Pisaliśmy już o tym zamyśle - BĘDZIE NOWA LINIA KOMUNIKACJI MIEJSKIEJ?
... i jej cienie
Na otwarciu pojawili się także przedstawiciele spółki GSM Roads z Żarowa, jej prezes Andrzej Rozmarynowski i prokurent Jacek Ziajka. Jak mówili, są stroną poszkodowaną, ponieważ miasto przestało im płacić i nazbierało się przez 3 miesiące grubo ponad milion zaległego wynagrodzenia. – Sąd przyznał rację nam, mamy wyrok i trzy nakazy zapłaty, zwróciliśmy się do komornika o wejście na konto gminy. Przez rok czasu nie toczyły się tutaj prace. – mówił Jacek Ziajka. – Jednym z powodów opóźnienia inwestycji były skały, my rozkuliśmy skały, które były 40 cm poniżej podłoża, a gmina nie uznała tych dodatkowych kosztów.

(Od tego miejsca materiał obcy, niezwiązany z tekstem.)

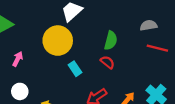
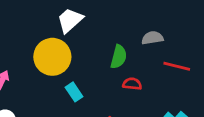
gray semicircle: (149, 25) -> (152, 38), moved
red semicircle: (107, 62) -> (132, 84), moved, turned -32

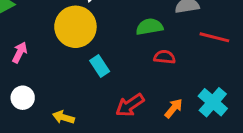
green semicircle: (119, 57) -> (149, 27), turned -115

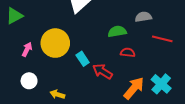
yellow circle: (75, 27) -> (55, 43), moved
red arrow: (130, 105) -> (102, 71), moved, turned 66
orange arrow: (174, 108) -> (134, 88), size x1.6

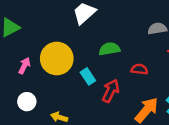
green semicircle: (117, 32) -> (109, 49), moved
red arrow: (102, 71) -> (111, 91), turned 84

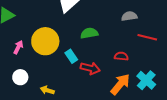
red semicircle: (139, 69) -> (121, 56), moved
red arrow: (111, 91) -> (90, 68), turned 78

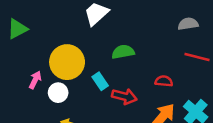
gray semicircle: (129, 16) -> (188, 24), moved
pink arrow: (18, 47) -> (35, 80), moved
white circle: (20, 77) -> (58, 93), moved

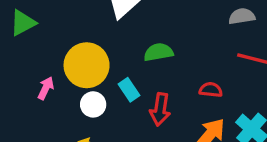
white circle: (58, 93) -> (93, 104), moved
red arrow: (124, 96) -> (160, 109), turned 85

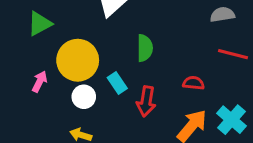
green triangle: (23, 23) -> (40, 24), moved
green semicircle: (158, 52) -> (145, 48), turned 100

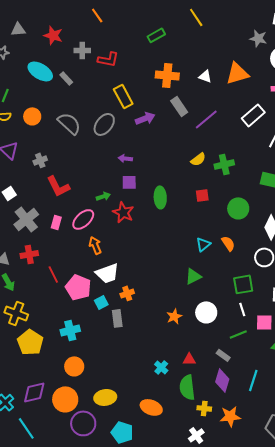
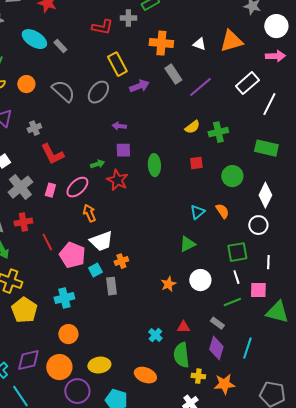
gray cross: (82, 50) -> (128, 18), moved

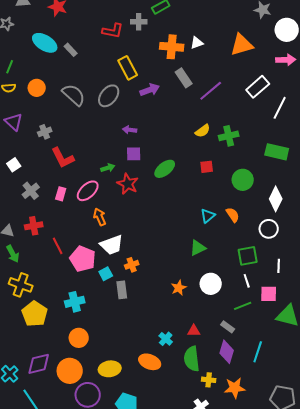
white triangle: (199, 44) -> (197, 43), moved, turned -40
green ellipse: (154, 165) -> (165, 169), turned 55
gray cross: (20, 187) -> (31, 191), size x0.7
orange ellipse: (145, 375) -> (150, 362), moved

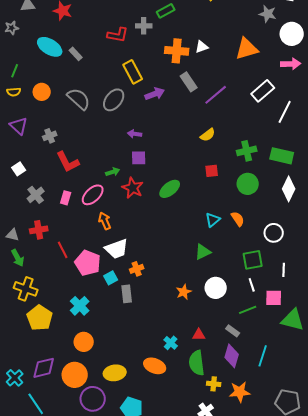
green cross: (229, 136) -> (247, 151), moved
green ellipse: (165, 169) -> (170, 189), moved
white diamond: (276, 199) -> (289, 189), moved
cyan cross: (75, 302) -> (80, 306), turned -30

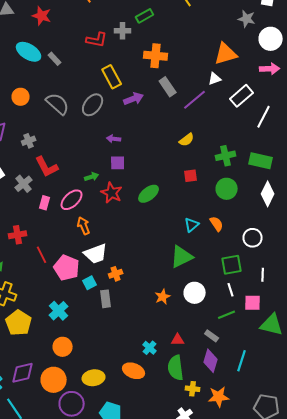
white triangle: (202, 47) -> (215, 79), moved
gray cross: (36, 195) -> (24, 184), moved
green triangle: (203, 252) -> (182, 257), size x1.4

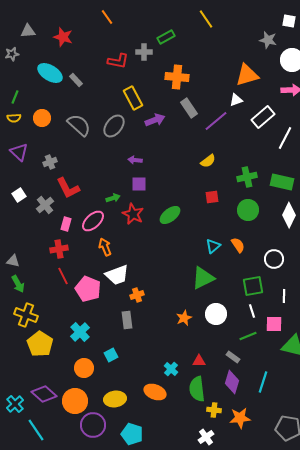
red cross: (18, 235) -> (59, 249), moved
cyan square: (90, 283) -> (111, 355), moved
purple diamond: (23, 373) -> (44, 394), turned 55

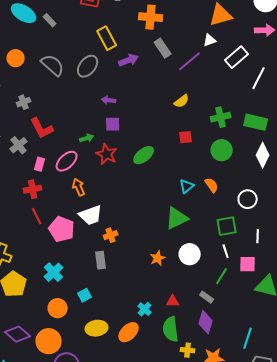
green line: (248, 336) -> (222, 276), turned -36
cyan line: (263, 382) -> (248, 338), moved
orange ellipse: (155, 392) -> (129, 332), turned -65
yellow ellipse: (115, 399) -> (97, 328), moved

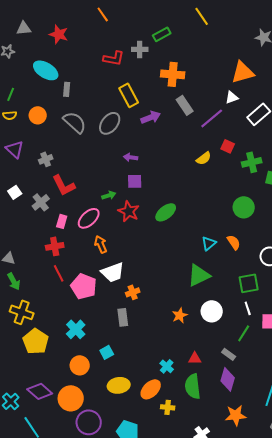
gray rectangle: (50, 20) -> (67, 89), moved, turned 48
green cross: (221, 117) -> (252, 162), moved
red square: (186, 137) -> (228, 146), moved, turned 32
yellow cross: (188, 350) -> (168, 407), moved

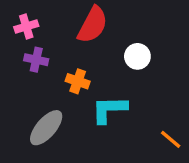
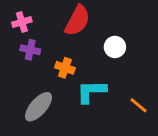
orange line: (171, 139) -> (138, 105), moved

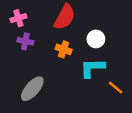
orange cross: (65, 68) -> (64, 49), moved
cyan L-shape: (91, 91) -> (92, 68), moved

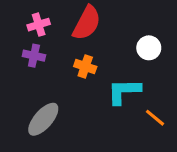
pink cross: (18, 18) -> (39, 25), moved
white circle: (96, 39) -> (149, 48), moved

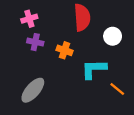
red semicircle: (87, 23) -> (82, 17), moved, turned -32
purple cross: (34, 56) -> (35, 42), moved

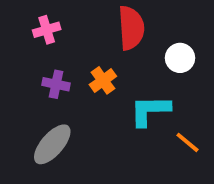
purple cross: (35, 42) -> (56, 84), moved
orange cross: (64, 50) -> (103, 80), turned 35

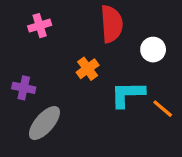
purple cross: (56, 84) -> (24, 88), moved
orange line: (188, 142) -> (163, 109), moved

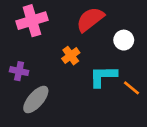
red semicircle: (112, 24) -> (90, 19), turned -124
pink cross: (40, 26) -> (32, 21), size x1.6

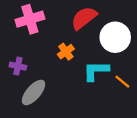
white circle: (124, 40) -> (115, 37), size x1.6

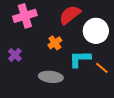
purple cross: (18, 66) -> (15, 55), turned 32
gray ellipse: (33, 92) -> (51, 77), moved, turned 55

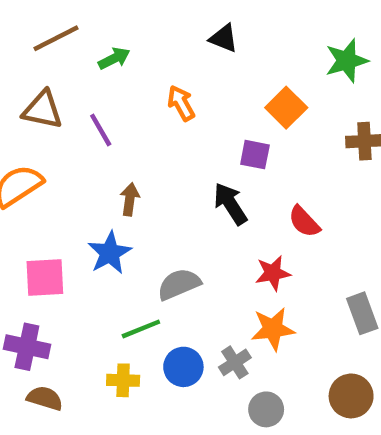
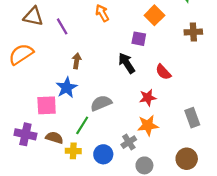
pink square: (45, 277) -> (47, 105), moved
green line: (141, 329) -> (82, 125), turned -36
blue circle: (183, 367) -> (103, 154), moved
brown semicircle: (45, 398) -> (54, 138), moved

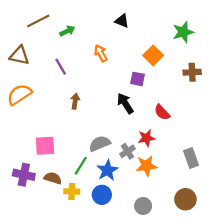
brown triangle: (33, 16) -> (19, 55), moved
blue star: (67, 88) -> (107, 170), moved
gray cross: (129, 142) -> (127, 151), moved

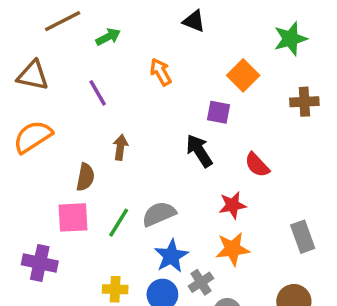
gray cross: (127, 151) -> (201, 282), moved
green line: (81, 166) -> (119, 223), moved
brown semicircle: (53, 178) -> (85, 177), moved, turned 84

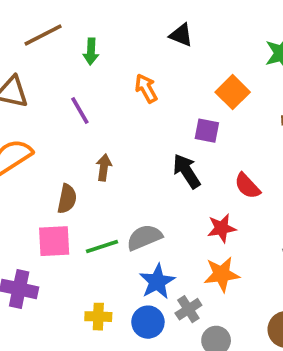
green arrow: (108, 37) -> (91, 52), turned 120
green line: (119, 223) -> (102, 247), turned 40

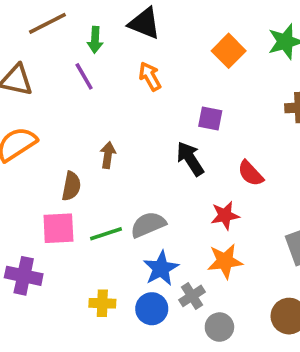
black triangle: (181, 35) -> (144, 23), moved, size x1.4
orange square: (233, 92) -> (229, 51), moved
purple line: (80, 110) -> (84, 76), moved

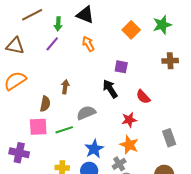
purple line: (84, 76) -> (52, 44), turned 70
gray semicircle: (148, 225) -> (86, 113), moved
orange star: (225, 261) -> (129, 145), turned 30
gray cross: (192, 296) -> (119, 164), moved

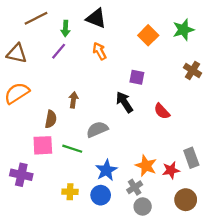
brown cross: (170, 61) -> (192, 70), turned 35
red star: (129, 120) -> (171, 170), moved
green line: (64, 130) -> (72, 149), turned 36

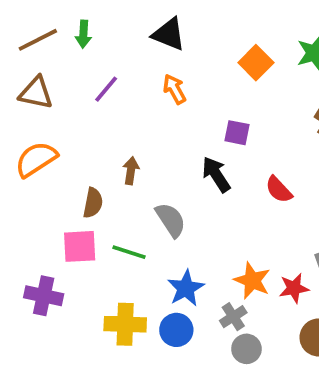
brown line: (36, 18) -> (38, 40), moved
green arrow: (65, 29) -> (83, 34), moved
gray semicircle: (97, 129) -> (171, 220), turned 80
yellow cross: (70, 192) -> (125, 324), size x1.5

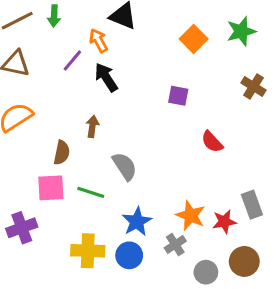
orange arrow: (174, 89) -> (99, 41), moved
black arrow: (216, 174) -> (106, 77), moved
purple cross: (44, 296) -> (22, 228), turned -32
gray circle: (246, 349) -> (206, 272), moved

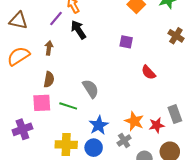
brown arrow: (92, 126) -> (49, 48), moved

- W materiałach dostarczonych nam przed umową nie było mowy o skale. Czy ten, kto je sporządzał, nie wiedział o niej? Naszym zdaniem inwestycja była niedoszacowana, pojawiła się też konieczność wykonania dodatkowego odwodnienia budynków w dzielnicy Kozice. A było to po 10 miesiącach od rozpoczęcia prac. Dlatego 7 września 2016 roku wypowiedzieliśmy umowę – dodał Andrzej Rozmarynowski.
- Firma odstąpiła od wykonania zadania i w związku z tym musieliśmy powołać kolejnego wykonawcę. Inwestycja była wykonywana w systemie „zaprojektuj – wybuduj”, a to oznacza, że wykonawca stając do przetargu określał z góry kwotę, za jaką miał wykonać zadanie. A w tym wypadku pojawiły się ze strony firmy dodatkowe roszczenia, na które się nie zgadzaliśmy. Z powodu odstąpienia od wykonania zadania możemy się zwrócić o naliczenie kar umownych, które mogą wynieść do 10% wartości inwestycji. W tej chwili obliczamy wszystkie zdarzenia i wynikające z nich koszty, także napraw i kolejnych remontów tego, co zostało niedokończone. Sąd rozstrzygnie, odwołaliśmy się od wyroku – odpowiadał dyrektor ZDKiUM.
Termin rozprawy w sądzie apelacyjnym przewidziano na wrzesień bieżącego roku. Być może jest jeszcze możliwa jakaś forma ugody, choć obie strony wydają się bardzo rozgoryczone.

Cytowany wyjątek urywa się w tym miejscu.